Flexible Parametric Survival – Royston-Parmar Model for Non-Proportional Hazards

proportional-hazardssplinessurvival

I am reading more about flexible parametric survival models and their implementation in the flexsurvspline function in the flexsurv package in R (there also seems to be a very similar command in Stata – stpm2)

I have a Cox model with several predictors that violate proportional hazards. I have tried transformations, time interactions and splitting time to generate time-dependent coefficients, without much luck for remedying the proportionality of the hazards.

If I use a model such as:

mod <- flexsurvspline(Surv(time, event) ~ x1 + x2 + x3 + x4, anc = list(gamma1 = ~ x1 + x2), data = dat, scale = "hazard")
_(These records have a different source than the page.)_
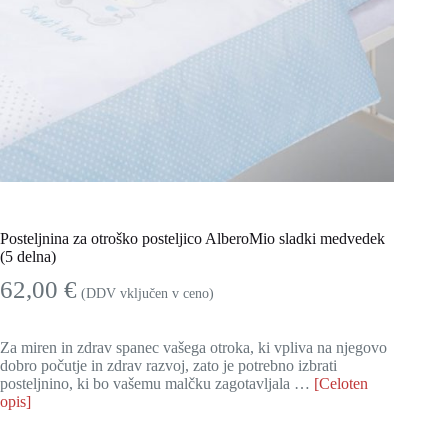
Posteljnina za otroško posteljico AlberoMio sladki medvedek
(5 delna)
62,00
€
(DDV vključen v ceno)
Za miren in zdrav spanec vašega otroka, ki vpliva na njegovo
dobro počutje in zdrav razvoj, zato je potrebno izbrati
posteljnino, ki bo vašemu malčku zagotavljala …
[Celoten
opis]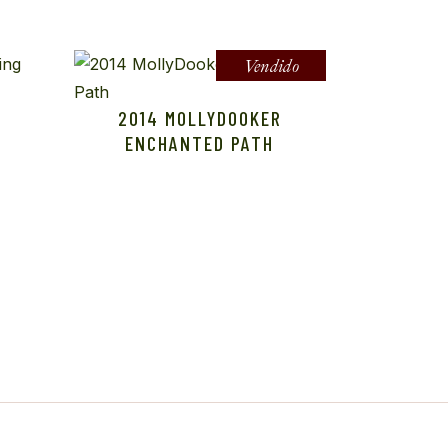
Vendido
2014 MOLLYDOOKER
ENCHANTED PATH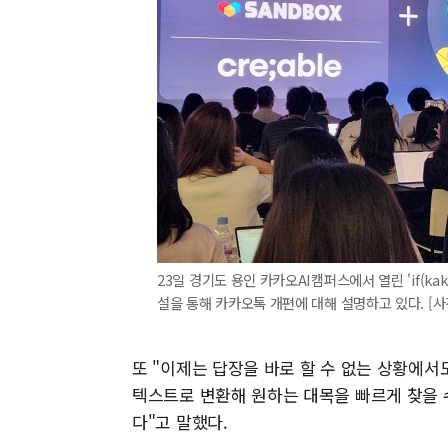
23일 경기도 용인 카카오AI캠퍼스에서 열린 'if(k
설을 통해 카카오톡 개편에 대해 설명하고 있다. [사
또 "이제는 답장을 바로 할 수 없는 상황에서
텍스트로 변환해 원하는 대목을 빠르게 찾을 수
다"고 말했다.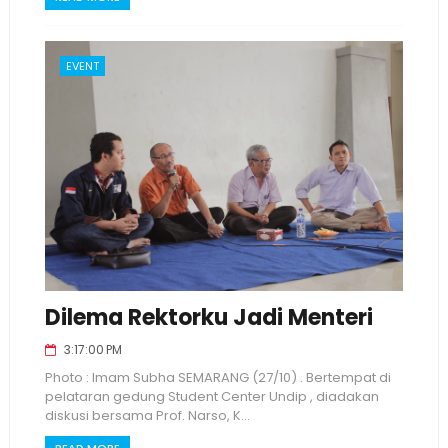
EVENT
Dilema Rektorku Jadi Menteri
3:17:00 PM
Photo : Imam Subha SEMARANG (27/10) . Bertempat di
pelataran gedung Student Center Undip , diadakan
diskusi bersama Prof. Narso, K...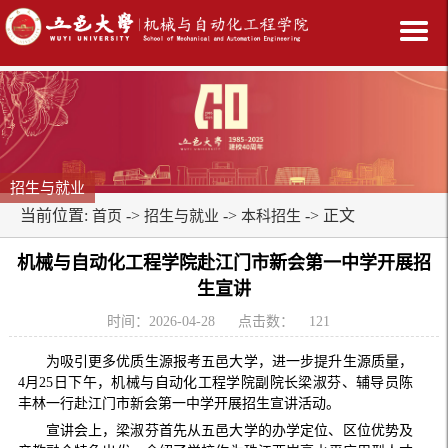
招生与就业
当前位置:
->
->
-> 正文
首页
招生与就业
本科招生
机械与自动化工程学院赴江门市新会第一中学开展招
生宣讲
时间：2026-04-28
点击数：
121
为吸引更多优质生源报考五邑大学，进一步提升生源质量，
4月25日下午，机械与自动化工程学院副院长梁淑芬、辅导员陈
丰林一行赴江门市新会第一中学开展招生宣讲活动。
宣讲会上，梁淑芬首先从五邑大学的办学定位、区位优势及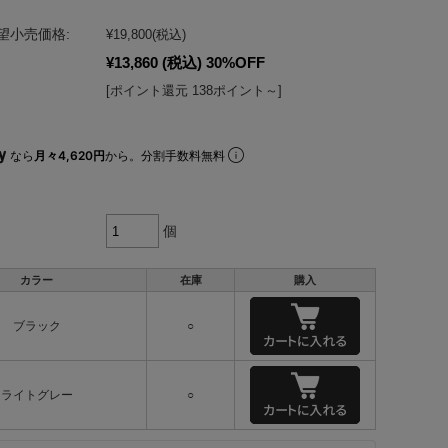
望小売価格:
¥19,800
(税込)
¥13,860
(税込)
30%OFF
[ポイント還元 138ポイント～]
なら
月々4,620円
から。分割手数料無料
個
カラー
在庫
購入
ブラック
○
ライトグレー
○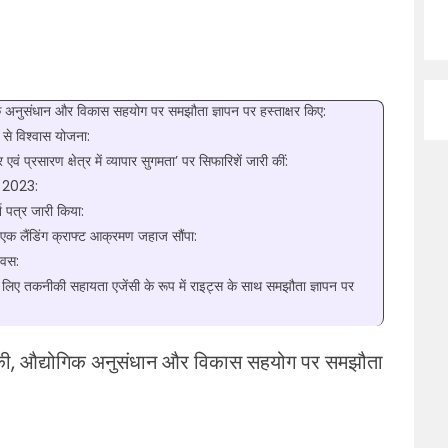
िक अनुसंधान और विकास सहयोग पर समझौता ज्ञापन पर हस्ताक्षर किए:
ाद से विश्वास योजना:
ं प्रसारण क्षेत्र में व्यापार सुगमता’ पर सिफारिशें जारी कीं:
) 2023:
र्श पत्र जारी किया:
 एक लैंडिंग क्राफ्ट आक्रमण जहाज सौंपा:
िवस:
 लिए तकनीकी सहायता एजेंसी के रूप में राइट्स के साथ समझौता ज्ञापन पर
ोगिकी, औद्योगिक अनुसंधान और विकास सहयोग पर समझौता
am I correct in my understanding that the model will not force the hazards for x1 and x2 to be proportional (thus creating a time-varying HR for those two predictors)? This would also be a reasonable incidental way then to circumvent the problem of non-proportional hazards, right?

Best Answer

You can try the Royston-Parmar spline-modeling approach to accomplish what you want, but it takes some care. As I understand the implementation in the flexsurv package, you first specify the overall number of interior knots for the baseline hazard via the k argument, then specify which of the spline parameters gammaN (where N represents a spline-parameter number, with maximum k+1) are allowed to vary with covariate values.

Your example seems to use the default of 0 interior knots, which is just a Weibull model in which both the shape and scale parameters could vary with x1 and x2. See Section 5.1 and Table 2 of the vignette.

Given the difficulties you have had with the proportional hazards assumptions and these data so far, you thus might need to specify more knots overall and more corresponding spline coefficients gammaN to model as functions of the covariates x1 and x2. You also might want to consider the default placement of knots, depending on your particular data set.

This modeling approach is easiest to understand for categorical covariates. As Royston and Parmar warn on page 2185 of the original paper (Statistics in Medicine 21: 2175-2197, 2002):

[covariates] may be ordinal or continuous, but then particular care is needed to ensure that the model fi􏰬ts the data and gives sensible predictions.